Assigned task — From the first line to the last, output the data exactly as it stands, minus its pictures.

Source information —
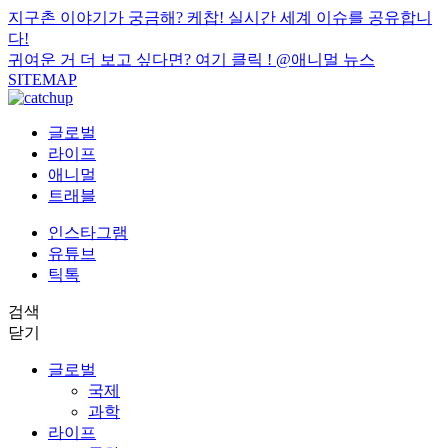
지구촌 이야기가 궁금해? 케찹! 실시간 세계 이슈를 공유합니
다!
귀여운 거 더 보고 싶다면? 여기 클릭 !
@애니멀 뉴스
SITEMAP
글로벌
라이프
애니멀
트래블
인스타그램
유튜브
틱톡
검색
닫기
글로벌
국제
과학
라이프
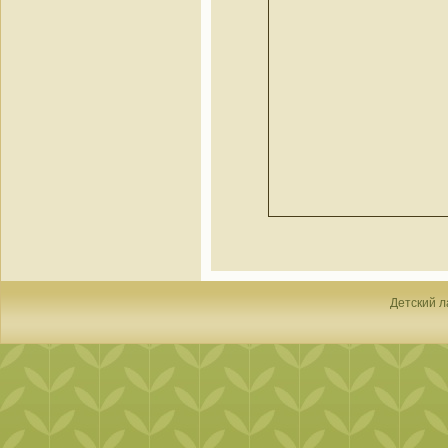
Детский л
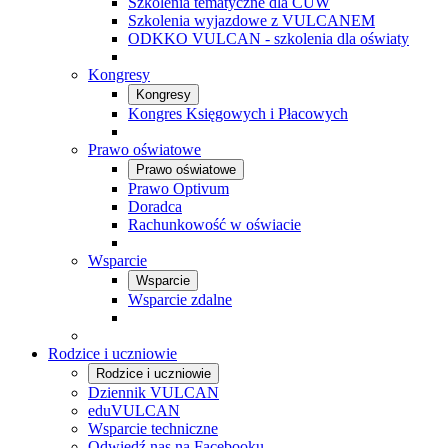
Szkolenia tematyczne dla CUW
Szkolenia wyjazdowe z VULCANEM
ODKKO VULCAN - szkolenia dla oświaty
Kongresy
Kongresy
Kongres Księgowych i Płacowych
Prawo oświatowe
Prawo oświatowe
Prawo Optivum
Doradca
Rachunkowość w oświacie
Wsparcie
Wsparcie
Wsparcie zdalne
Rodzice i uczniowie
Rodzice i uczniowie
Dziennik VULCAN
eduVULCAN
Wsparcie techniczne
Odwiedź nas na Facebooku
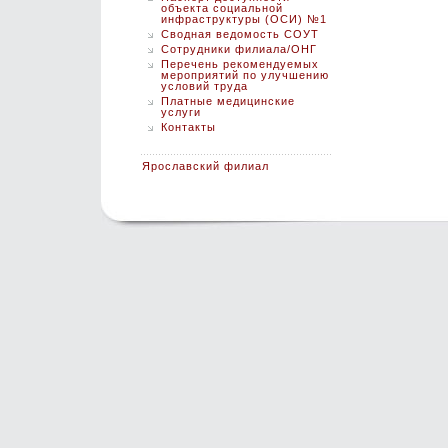
объекта социальной
инфраструктуры (ОСИ) №1
Сводная ведомость СОУТ
Сотрудники филиала/ОНГ
Перечень рекомендуемых
мероприятий по улучшению
условий труда
Платные медицинские
услуги
Контакты
Ярославский филиал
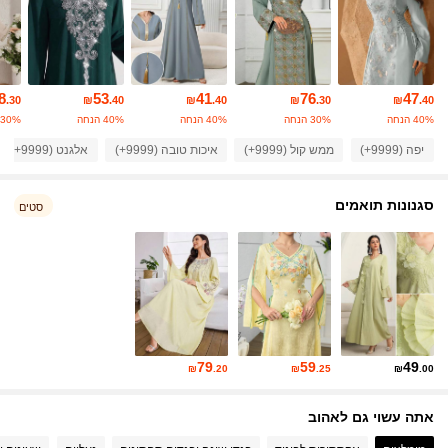
594K עוקבים
4.91
594K עוקבים
4.91
8
53
41
76
47
.30
₪
.40
₪
.40
₪
.30
₪
.40
40% הנחה
30% הנחה
40% הנחה
40% הנחה
30% הנחה
יפה (9999+)
ממש קול (9999+)
איכות טובה (9999+)
אלגנט (9999+)
594K עוקבים
4.91
סגנונות תואמים
סטים
594K עוקבים
4.91
594K עוקבים
4.91
594K עוקבים
4.91
79
59
49
₪
.20
₪
.25
₪
.00
594K עוקבים
4.91
אתה עשוי גם לאהוב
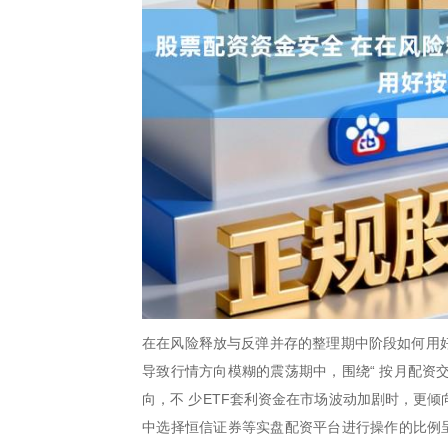
在在风险释放与反弹并存的整理期中阶段如何用好
导致行情方向模糊的震荡期中，围绕“ 按月配资
向，不 少ETF套利资金在市场波动加剧时，更
中选择恒信证券等实盘配资平台进行操作的比例呈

Expected answer —
지구촌 이야기가 궁금해? 케찹! 실시간 세계 이슈를 공유합니
다!
귀여운 거 더 보고 싶다면? 여기 클릭 !
@애니멀 뉴스
SITEMAP
글로벌
라이프
애니멀
트래블
인스타그램
유튜브
틱톡
검색
닫기
글로벌
국제
과학
라이프
Детский л
Szkolenia tematyczne dla CUW
Szkolenia wyjazdowe z VULCANEM
ODKKO VULCAN - szkolenia dla oświaty
Kongresy
Kongresy
Kongres Księgowych i Płacowych
Prawo oświatowe
Prawo oświatowe
Prawo Optivum
Doradca
Rachunkowość w oświacie
Wsparcie
Wsparcie
Wsparcie zdalne
Rodzice i uczniowie
Rodzice i uczniowie
Dziennik VULCAN
eduVULCAN
Wsparcie techniczne
Odwiedź nas na Facebooku
объекта социальной
инфраструктуры (ОСИ) №1
Сводная ведомость СОУТ
Сотрудники филиала/ОНГ
Перечень рекомендуемых
мероприятий по улучшению
условий труда
Платные медицинские
услуги
Контакты
Ярославский филиал
594K עוקבים
4.91
594K עוקבים
4.91
8
53
41
76
47
.30
₪
.40
₪
.40
₪
.30
₪
.40
40% הנחה
30% הנחה
40% הנחה
40% הנחה
30% הנחה
יפה (9999+)
ממש קול (9999+)
איכות טובה (9999+)
אלגנט (9999+)
594K עוקבים
4.91
סגנונות תואמים
סטים
594K עוקבים
4.91
594K עוקבים
4.91
594K עוקבים
4.91
79
59
49
₪
.20
₪
.25
₪
.00
594K עוקבים
4.91
אתה עשוי גם לאהוב
在在风险释放与反弹并存的整理期中阶段如何用好
导致行情方向模糊的震荡期中，围绕“ 按月配资
向，不 少ETF套利资金在市场波动加剧时，更
中选择恒信证券等实盘配资平台进行操作的比例呈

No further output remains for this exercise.